Entries taken from a collection
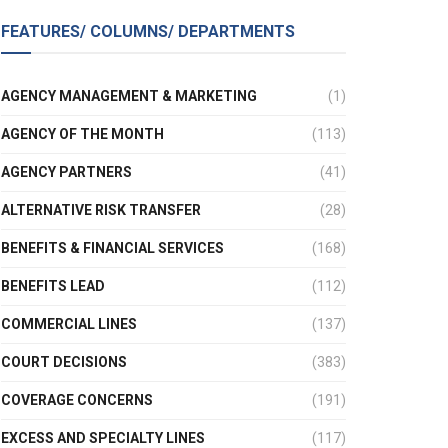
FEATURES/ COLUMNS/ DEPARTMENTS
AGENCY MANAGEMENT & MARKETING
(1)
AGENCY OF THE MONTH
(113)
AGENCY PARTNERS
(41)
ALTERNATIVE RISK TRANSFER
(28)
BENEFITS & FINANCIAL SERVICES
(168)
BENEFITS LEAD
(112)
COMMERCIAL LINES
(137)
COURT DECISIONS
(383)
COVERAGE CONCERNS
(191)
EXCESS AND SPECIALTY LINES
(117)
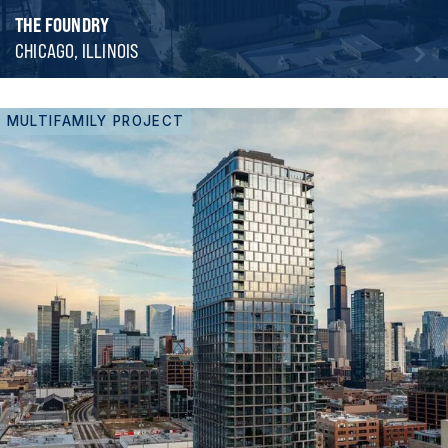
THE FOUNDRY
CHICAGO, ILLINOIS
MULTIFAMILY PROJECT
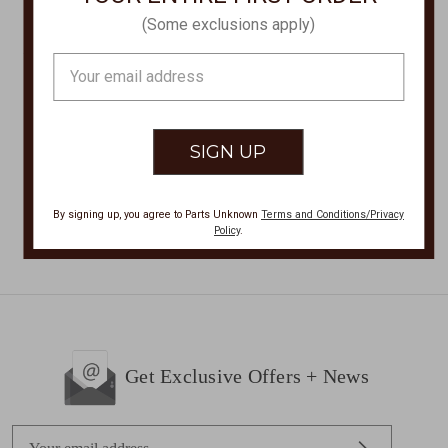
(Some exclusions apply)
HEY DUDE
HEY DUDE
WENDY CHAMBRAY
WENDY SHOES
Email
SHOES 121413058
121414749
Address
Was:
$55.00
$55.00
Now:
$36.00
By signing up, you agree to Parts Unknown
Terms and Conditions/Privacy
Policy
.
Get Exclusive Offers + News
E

:: Goal of the exercise ::
Scan the data above for the word "AGENCY", then copy every line that holds it.

:: Output for this task ::
AGENCY MANAGEMENT & MARKETING
AGENCY OF THE MONTH
AGENCY PARTNERS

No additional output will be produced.